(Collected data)
·····
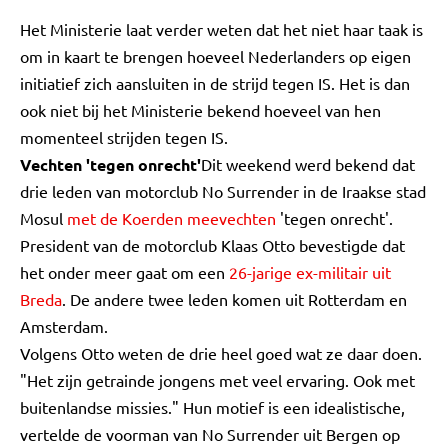
Het Ministerie laat verder weten dat het niet haar taak is
om in kaart te brengen hoeveel Nederlanders op eigen
initiatief zich aansluiten in de strijd tegen IS. Het is dan
ook niet bij het Ministerie bekend hoeveel van hen
momenteel strijden tegen IS.
Vechten 'tegen onrecht'
Dit weekend werd bekend dat
drie leden van motorclub No Surrender in de Iraakse stad
Mosul
met de Koerden meevechten
'tegen onrecht'.
President van de motorclub Klaas Otto bevestigde dat
het onder meer gaat om een
26-jarige ex-militair uit
Breda
. De andere twee leden komen uit Rotterdam en
Amsterdam.
Volgens Otto weten de drie heel goed wat ze daar doen.
"Het zijn getrainde jongens met veel ervaring. Ook met
buitenlandse missies." Hun motief is een idealistische,
vertelde de voorman van No Surrender uit Bergen op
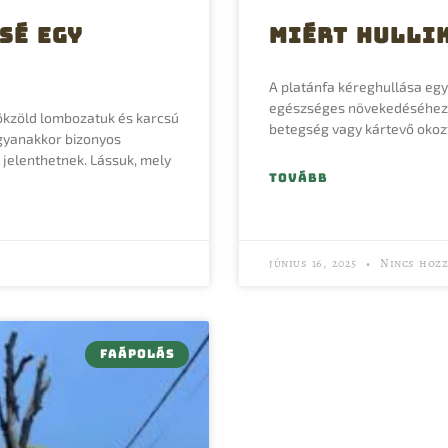
sé egy
Miért hullik
A platánfa kéreghullása egy
egészséges növekedéséhez 
rökzöld lombozatuk és karcsú
betegség vagy kártevő okozt
gyanakkor bizonyos
jelenthetnek. Lássuk, mely
TOVÁBB
június 16, 2025
Nincs hozz
FAÁPOLÁS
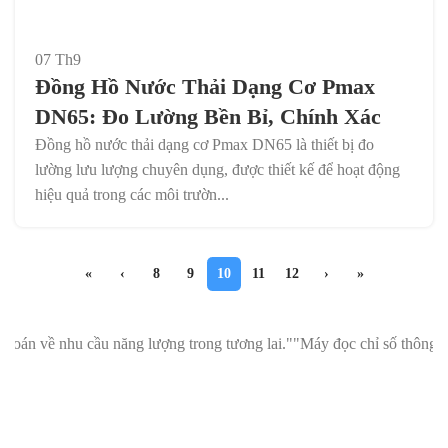
07
Th9
Đồng Hồ Nước Thải Dạng Cơ Pmax
DN65: Đo Lường Bền Bỉ, Chính Xác
Đồng hồ nước thải dạng cơ Pmax DN65 là thiết bị đo
lường lưu lượng chuyên dụng, được thiết kế để hoạt động
hiệu quả trong các môi trườn...
«
‹
8
9
10
11
12
›
»
ầu năng lượng trong tương lai."
"Máy đọc chỉ số thông minh MMM: Giúp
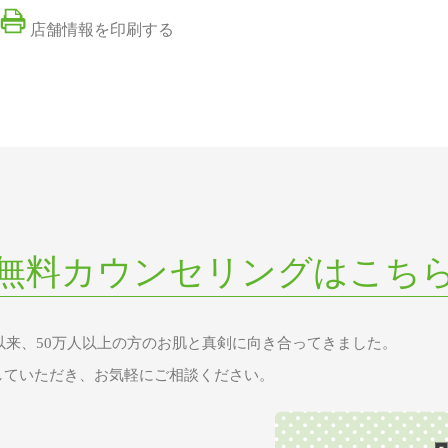
店舗情報を印刷する
無料カウンセリングはこち
業以来、50万人以上の方のお肌と真剣に向き合ってきました。
していただき、お気軽にご相談ください。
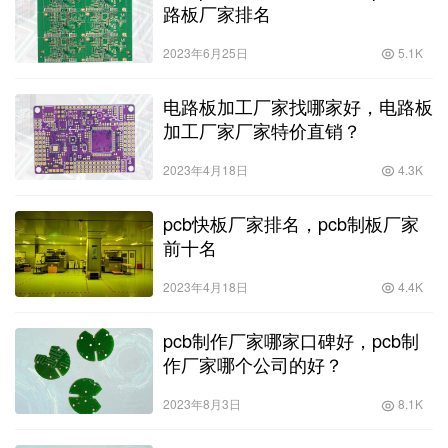
路板厂家排名
2023年6月25日
5.1K
电路板加工厂家找哪家好，电路板
加工厂家厂家特价直销？
2023年4月18日
4.3K
pcb快板厂家排名，pcb制板厂家
前十名
2023年4月18日
4.4K
pcb制作厂家哪家口碑好，pcb制
作厂家哪个公司的好？
2023年8月3日
8.1K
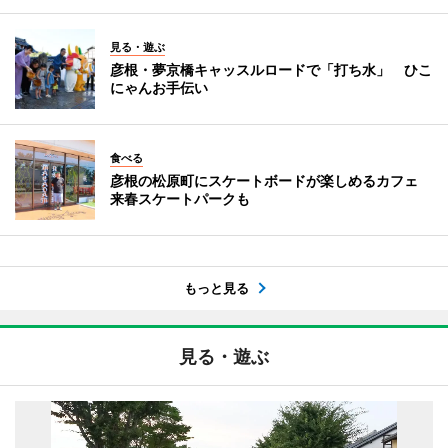
見る・遊ぶ
彦根・夢京橋キャッスルロードで「打ち水」 ひこ
にゃんお手伝い
食べる
彦根の松原町にスケートボードが楽しめるカフェ
来春スケートパークも
もっと見る
見る・遊ぶ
·····
■ Directions ■
Except for the pictures, give the data again word for word.

■ Answer box ■
Het Ministerie laat verder weten dat het niet haar taak is
om in kaart te brengen hoeveel Nederlanders op eigen
initiatief zich aansluiten in de strijd tegen IS. Het is dan
ook niet bij het Ministerie bekend hoeveel van hen
momenteel strijden tegen IS.
Vechten 'tegen onrecht'
Dit weekend werd bekend dat
drie leden van motorclub No Surrender in de Iraakse stad
Mosul
met de Koerden meevechten
'tegen onrecht'.
President van de motorclub Klaas Otto bevestigde dat
het onder meer gaat om een
26-jarige ex-militair uit
Breda
. De andere twee leden komen uit Rotterdam en
Amsterdam.
Volgens Otto weten de drie heel goed wat ze daar doen.
"Het zijn getrainde jongens met veel ervaring. Ook met
buitenlandse missies." Hun motief is een idealistische,
vertelde de voorman van No Surrender uit Bergen op
sé egy
Miért hullik
A platánfa kéreghullása egy
egészséges növekedéséhez 
rökzöld lombozatuk és karcsú
betegség vagy kártevő okozt
gyanakkor bizonyos
jelenthetnek. Lássuk, mely
TOVÁBB
június 16, 2025
Nincs hozz
FAÁPOLÁS
07
Th9
Đồng Hồ Nước Thải Dạng Cơ Pmax
DN65: Đo Lường Bền Bỉ, Chính Xác
Đồng hồ nước thải dạng cơ Pmax DN65 là thiết bị đo
lường lưu lượng chuyên dụng, được thiết kế để hoạt động
hiệu quả trong các môi trườn...
«
‹
8
9
10
11
12
›
»
ầu năng lượng trong tương lai."
"Máy đọc chỉ số thông minh MMM: Giúp
店舗情報を印刷する
無料カウンセリングはこち
業以来、50万人以上の方のお肌と真剣に向き合ってきました。
していただき、お気軽にご相談ください。
路板厂家排名
2023年6月25日
5.1K
电路板加工厂家找哪家好，电路板
加工厂家厂家特价直销？
2023年4月18日
4.3K
pcb快板厂家排名，pcb制板厂家
前十名
2023年4月18日
4.4K
pcb制作厂家哪家口碑好，pcb制
作厂家哪个公司的好？
2023年8月3日
8.1K
見る・遊ぶ
彦根・夢京橋キャッスルロードで「打ち水」 ひこ
にゃんお手伝い
食べる
彦根の松原町にスケートボードが楽しめるカフェ
来春スケートパークも
もっと見る
見る・遊ぶ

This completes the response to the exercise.